# Finally made the decision to get divorced. Paperwork started



## Looking2Change (Jul 24, 2016)

Many of you were following my threads with the ups and downs of my dysfunctional relationship with my wife. We had a major blowout the other day and I decided there is nothing left of this relationship. I told her we needed to get divorced and I started the paperwork. We are going to do an uncontested divorce to just get it over with as quickly as possible. I'm really not taking anything from our marriage with me. I just bought a new bed and mattress and moved to our downstairs bedroom. I'm hoping to be signing a lease by the end of next week for a new townhouse.

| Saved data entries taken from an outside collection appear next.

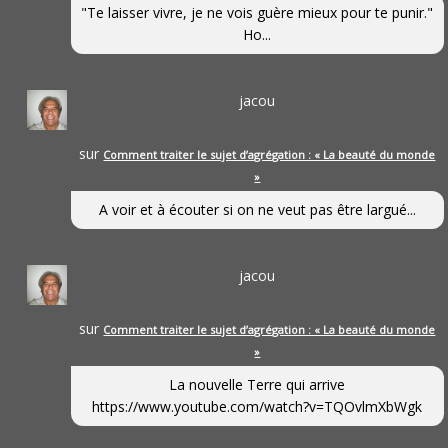
"Te laisser vivre, je ne vois guère mieux pour te punir."
Ho...
jacou
sur
Comment traiter le sujet d’agrégation : « La beauté du monde
»
A voir et à écouter si on ne veut pas être largué...
jacou
sur
Comment traiter le sujet d’agrégation : « La beauté du monde
»
La nouvelle Terre qui arrive
https://www.youtube.com/watch?v=TQOvlmXbWgk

I just can't take the fighting and lack of effort on her part. Whenever I talk about my needs she just blows me off and isn't willing to do anything about it. I can no longer live like this and I'm sick of just being a caretaker to her while she does absolutely nothing to make things better. I know it's going to be a long road ahead of me but I'm prepared for the next phase of my life. It has to be better than what I have going right now.


----------



## Spotthedeaddog (Sep 27, 2015)

It's going to be difficult for a few years, but you've got to live your life not be someone else's butler, blame-pole, and ATM. Shame it costs a bloke so much when he figures it out but until our culture and young guys start wising up to these things and stop being lead by heart and ****, it's going to keep happening. Best of luck.


----------



## bandit.45 (Feb 8, 2012)

Best of luck to you. Just do the 180'and start detaching. Communicate with her as little as possible. 

Don't feel bad about this. She is selfish. Selfishness is a plague in our society today.


----------



## Spicy (Jun 18, 2016)

I eventually had to do the same exact thing. Bought a bed and moved downstairs until I got things set to move out. It's not easy. It's a very, very difficult time, so I don't want to downplay your difficult situation. Brighter skies ahead my friend.


----------